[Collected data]
-- Opening Marker --

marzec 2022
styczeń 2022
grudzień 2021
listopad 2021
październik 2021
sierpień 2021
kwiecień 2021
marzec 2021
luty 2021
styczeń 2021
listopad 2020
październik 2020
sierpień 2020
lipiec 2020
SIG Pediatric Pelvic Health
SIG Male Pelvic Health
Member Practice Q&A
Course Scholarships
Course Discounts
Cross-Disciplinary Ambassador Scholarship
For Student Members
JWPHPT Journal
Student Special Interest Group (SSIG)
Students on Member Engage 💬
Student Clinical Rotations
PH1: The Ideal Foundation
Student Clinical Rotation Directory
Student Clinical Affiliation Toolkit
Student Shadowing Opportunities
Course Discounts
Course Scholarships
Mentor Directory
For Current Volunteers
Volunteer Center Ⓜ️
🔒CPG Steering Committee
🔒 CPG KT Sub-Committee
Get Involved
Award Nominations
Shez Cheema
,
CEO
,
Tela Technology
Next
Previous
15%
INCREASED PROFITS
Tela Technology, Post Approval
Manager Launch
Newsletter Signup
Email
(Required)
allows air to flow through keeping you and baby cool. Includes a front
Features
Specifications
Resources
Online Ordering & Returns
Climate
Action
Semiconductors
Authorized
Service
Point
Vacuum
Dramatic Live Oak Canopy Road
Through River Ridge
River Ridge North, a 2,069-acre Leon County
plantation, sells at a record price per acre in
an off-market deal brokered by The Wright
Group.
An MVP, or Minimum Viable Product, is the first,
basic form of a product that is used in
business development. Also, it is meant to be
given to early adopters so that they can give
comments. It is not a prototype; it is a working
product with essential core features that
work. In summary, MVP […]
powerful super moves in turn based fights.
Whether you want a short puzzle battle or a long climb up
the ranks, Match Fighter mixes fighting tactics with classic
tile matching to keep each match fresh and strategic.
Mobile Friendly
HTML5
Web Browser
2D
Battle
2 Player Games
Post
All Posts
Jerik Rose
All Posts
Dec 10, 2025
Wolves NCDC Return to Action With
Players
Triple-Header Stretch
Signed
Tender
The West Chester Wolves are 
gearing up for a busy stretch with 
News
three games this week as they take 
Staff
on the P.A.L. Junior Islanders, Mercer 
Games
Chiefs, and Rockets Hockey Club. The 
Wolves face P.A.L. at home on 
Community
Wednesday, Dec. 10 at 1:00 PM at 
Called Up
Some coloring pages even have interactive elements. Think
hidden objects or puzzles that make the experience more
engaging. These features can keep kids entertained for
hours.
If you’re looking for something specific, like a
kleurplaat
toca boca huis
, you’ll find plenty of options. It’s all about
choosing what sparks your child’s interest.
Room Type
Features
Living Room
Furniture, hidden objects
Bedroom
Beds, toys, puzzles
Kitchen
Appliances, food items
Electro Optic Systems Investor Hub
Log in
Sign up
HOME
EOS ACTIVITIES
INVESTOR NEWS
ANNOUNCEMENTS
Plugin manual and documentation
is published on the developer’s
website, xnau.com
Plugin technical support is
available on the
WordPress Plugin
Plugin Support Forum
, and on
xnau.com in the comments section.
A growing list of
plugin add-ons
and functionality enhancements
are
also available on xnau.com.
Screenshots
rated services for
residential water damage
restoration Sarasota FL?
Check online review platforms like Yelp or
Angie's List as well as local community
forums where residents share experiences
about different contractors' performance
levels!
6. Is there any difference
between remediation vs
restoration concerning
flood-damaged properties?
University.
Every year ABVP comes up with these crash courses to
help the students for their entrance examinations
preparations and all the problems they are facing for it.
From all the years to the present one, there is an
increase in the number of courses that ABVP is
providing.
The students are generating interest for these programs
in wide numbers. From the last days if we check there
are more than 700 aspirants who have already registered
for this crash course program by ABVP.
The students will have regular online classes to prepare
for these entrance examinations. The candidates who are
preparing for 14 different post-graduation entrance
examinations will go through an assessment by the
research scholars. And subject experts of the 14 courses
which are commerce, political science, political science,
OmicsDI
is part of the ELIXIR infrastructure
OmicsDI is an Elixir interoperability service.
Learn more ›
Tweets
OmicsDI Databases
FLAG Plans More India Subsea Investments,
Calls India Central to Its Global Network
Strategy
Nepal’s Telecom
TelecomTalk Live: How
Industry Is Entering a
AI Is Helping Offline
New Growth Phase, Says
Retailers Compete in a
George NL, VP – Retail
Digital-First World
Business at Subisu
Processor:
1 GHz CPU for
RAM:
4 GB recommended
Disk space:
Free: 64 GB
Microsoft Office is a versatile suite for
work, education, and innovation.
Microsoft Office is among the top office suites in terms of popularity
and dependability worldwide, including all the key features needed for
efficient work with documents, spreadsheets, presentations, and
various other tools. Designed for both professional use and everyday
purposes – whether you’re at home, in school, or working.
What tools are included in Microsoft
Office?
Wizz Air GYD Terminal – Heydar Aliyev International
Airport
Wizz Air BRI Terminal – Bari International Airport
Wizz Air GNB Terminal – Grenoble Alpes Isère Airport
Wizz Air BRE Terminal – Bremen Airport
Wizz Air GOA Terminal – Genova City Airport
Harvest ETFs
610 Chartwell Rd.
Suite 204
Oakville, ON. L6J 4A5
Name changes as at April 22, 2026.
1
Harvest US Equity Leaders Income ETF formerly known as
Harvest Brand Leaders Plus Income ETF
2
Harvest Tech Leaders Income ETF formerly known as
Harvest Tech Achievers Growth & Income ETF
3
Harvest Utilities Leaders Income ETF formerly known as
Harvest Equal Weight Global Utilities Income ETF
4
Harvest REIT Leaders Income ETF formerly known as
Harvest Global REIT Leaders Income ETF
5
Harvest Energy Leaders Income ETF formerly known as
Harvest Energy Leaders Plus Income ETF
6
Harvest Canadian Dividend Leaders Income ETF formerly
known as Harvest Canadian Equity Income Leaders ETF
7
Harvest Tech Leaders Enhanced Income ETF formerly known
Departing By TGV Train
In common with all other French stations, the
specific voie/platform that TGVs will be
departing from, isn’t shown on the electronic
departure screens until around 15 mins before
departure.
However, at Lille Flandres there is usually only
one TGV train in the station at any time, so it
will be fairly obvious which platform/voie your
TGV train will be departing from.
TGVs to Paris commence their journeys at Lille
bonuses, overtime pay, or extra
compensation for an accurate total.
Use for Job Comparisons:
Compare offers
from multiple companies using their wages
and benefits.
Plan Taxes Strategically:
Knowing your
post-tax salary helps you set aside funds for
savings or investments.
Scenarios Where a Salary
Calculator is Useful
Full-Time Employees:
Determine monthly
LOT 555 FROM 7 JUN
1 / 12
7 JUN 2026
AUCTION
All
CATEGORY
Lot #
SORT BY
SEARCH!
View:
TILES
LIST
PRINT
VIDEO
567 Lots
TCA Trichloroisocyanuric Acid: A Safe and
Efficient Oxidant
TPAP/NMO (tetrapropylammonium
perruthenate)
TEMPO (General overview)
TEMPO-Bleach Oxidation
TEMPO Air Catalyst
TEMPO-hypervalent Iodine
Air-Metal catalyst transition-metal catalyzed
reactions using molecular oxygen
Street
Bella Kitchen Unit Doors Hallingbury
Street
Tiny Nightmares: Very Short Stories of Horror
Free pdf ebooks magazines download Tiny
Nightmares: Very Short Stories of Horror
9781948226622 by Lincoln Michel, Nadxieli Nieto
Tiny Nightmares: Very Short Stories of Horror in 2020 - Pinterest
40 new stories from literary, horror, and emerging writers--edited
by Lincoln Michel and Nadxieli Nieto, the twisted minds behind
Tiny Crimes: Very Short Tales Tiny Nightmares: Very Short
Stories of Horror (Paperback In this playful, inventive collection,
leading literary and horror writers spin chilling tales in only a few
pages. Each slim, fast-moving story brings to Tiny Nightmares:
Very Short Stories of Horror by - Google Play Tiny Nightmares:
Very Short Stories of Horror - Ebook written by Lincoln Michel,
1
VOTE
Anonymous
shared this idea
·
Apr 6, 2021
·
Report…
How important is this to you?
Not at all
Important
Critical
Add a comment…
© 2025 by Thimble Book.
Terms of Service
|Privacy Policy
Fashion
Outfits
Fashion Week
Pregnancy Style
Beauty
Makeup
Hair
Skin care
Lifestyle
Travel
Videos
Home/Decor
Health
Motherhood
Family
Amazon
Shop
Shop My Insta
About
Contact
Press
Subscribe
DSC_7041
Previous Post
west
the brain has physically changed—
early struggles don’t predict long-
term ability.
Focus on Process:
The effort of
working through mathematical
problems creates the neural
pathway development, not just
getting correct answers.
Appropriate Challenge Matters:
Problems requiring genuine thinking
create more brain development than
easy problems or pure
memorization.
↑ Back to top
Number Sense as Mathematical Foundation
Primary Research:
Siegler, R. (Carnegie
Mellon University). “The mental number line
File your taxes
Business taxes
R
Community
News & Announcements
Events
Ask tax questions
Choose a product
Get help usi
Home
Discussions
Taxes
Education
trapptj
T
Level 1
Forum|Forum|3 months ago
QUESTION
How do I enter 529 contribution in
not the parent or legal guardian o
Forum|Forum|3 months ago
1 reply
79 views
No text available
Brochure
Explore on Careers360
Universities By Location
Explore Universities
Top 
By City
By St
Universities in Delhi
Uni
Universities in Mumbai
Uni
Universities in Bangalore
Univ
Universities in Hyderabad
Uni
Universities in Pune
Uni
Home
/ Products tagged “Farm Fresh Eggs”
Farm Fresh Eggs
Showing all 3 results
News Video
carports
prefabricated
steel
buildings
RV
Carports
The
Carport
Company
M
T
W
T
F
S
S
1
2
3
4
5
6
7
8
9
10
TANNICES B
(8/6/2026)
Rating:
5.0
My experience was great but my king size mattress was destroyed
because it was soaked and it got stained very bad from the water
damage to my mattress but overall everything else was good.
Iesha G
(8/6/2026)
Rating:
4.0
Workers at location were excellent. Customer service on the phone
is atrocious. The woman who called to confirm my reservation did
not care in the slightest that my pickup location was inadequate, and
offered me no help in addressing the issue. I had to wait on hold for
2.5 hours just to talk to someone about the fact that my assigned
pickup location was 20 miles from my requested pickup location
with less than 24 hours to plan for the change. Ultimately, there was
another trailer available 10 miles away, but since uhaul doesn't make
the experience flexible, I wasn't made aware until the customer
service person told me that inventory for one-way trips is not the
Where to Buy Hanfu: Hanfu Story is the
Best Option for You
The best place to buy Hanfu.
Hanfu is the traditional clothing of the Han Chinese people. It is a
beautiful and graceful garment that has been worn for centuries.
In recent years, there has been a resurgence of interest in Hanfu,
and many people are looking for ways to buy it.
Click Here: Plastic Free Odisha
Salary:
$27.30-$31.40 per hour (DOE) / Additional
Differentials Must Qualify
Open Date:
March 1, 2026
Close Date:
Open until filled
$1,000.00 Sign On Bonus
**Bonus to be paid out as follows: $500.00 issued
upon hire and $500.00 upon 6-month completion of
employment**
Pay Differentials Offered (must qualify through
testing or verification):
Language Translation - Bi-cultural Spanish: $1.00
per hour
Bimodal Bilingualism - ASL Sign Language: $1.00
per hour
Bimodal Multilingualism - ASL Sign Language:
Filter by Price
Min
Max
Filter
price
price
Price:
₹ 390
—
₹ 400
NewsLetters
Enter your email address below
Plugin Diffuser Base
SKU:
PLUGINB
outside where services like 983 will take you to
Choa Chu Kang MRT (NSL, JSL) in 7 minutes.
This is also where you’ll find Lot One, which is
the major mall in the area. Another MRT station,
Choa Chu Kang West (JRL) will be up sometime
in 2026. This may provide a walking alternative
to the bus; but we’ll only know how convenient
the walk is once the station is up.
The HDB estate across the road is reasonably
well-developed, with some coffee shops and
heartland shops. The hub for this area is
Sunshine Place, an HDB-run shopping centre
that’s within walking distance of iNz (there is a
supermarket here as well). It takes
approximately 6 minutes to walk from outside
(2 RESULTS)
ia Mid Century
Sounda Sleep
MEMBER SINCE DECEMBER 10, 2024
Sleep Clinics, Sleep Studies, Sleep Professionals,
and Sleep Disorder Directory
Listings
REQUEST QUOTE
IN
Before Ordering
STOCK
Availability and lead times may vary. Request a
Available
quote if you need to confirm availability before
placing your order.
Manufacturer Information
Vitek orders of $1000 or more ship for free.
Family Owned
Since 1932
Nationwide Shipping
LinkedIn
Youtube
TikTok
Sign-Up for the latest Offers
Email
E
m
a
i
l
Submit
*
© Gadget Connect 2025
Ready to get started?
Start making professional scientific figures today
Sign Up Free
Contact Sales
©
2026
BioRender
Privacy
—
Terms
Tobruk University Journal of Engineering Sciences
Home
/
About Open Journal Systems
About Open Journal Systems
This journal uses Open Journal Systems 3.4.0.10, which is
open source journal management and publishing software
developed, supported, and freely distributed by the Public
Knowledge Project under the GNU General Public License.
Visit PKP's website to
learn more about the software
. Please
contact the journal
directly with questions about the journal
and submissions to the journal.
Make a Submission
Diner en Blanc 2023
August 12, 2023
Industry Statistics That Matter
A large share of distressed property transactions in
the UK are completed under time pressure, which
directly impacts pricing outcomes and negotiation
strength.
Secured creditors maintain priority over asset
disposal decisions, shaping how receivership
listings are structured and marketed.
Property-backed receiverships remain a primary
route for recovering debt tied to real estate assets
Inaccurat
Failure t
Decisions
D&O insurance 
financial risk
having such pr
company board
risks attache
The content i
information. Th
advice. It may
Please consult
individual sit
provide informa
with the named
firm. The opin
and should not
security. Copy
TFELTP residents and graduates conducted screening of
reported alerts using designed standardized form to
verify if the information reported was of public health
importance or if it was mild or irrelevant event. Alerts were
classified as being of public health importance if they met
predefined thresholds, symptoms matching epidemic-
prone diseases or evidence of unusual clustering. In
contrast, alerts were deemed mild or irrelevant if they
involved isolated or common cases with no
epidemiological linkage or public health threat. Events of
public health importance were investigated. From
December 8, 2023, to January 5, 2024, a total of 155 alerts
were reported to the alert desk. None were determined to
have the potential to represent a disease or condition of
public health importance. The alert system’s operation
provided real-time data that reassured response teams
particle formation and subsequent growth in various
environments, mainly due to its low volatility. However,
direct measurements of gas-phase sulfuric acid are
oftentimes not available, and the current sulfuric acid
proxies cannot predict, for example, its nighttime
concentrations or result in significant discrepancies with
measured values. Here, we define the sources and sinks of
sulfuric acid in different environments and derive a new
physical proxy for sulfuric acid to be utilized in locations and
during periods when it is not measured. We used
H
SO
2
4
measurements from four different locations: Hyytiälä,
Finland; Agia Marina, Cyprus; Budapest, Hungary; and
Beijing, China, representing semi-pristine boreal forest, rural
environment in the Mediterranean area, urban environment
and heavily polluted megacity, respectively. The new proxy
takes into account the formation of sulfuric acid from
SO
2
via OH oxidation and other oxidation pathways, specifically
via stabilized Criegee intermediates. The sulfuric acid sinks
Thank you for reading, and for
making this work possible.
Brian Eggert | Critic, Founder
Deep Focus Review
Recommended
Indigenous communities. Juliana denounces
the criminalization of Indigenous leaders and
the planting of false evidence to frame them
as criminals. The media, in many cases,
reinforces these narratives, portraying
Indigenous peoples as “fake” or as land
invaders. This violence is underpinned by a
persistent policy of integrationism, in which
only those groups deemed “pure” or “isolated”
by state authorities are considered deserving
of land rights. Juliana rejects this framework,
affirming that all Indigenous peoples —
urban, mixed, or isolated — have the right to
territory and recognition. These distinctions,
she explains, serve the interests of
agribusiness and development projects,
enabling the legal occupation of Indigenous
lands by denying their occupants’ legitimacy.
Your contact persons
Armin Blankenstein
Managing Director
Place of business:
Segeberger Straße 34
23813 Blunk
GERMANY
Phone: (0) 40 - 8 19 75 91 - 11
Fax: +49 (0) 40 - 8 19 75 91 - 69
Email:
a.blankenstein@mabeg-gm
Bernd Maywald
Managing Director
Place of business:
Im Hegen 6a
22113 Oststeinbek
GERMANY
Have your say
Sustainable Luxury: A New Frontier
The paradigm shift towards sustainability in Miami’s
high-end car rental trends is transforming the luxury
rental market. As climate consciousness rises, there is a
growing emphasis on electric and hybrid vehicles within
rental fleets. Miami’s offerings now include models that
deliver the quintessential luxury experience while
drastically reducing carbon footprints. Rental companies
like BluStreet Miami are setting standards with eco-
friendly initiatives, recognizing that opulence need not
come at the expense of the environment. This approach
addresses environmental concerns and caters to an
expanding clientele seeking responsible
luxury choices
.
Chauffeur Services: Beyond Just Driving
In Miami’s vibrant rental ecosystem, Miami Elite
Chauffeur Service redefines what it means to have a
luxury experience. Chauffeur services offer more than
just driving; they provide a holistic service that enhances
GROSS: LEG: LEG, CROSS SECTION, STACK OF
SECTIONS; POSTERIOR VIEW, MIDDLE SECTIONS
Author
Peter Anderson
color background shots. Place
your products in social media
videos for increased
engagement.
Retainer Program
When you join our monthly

-- Closing Marker --

WHAT THIS TASK INVOLVES =>
Say how many lines of the entries above include the word "formerly", giving the number alone.

RESPONSE TO THE EXERCISE =>
7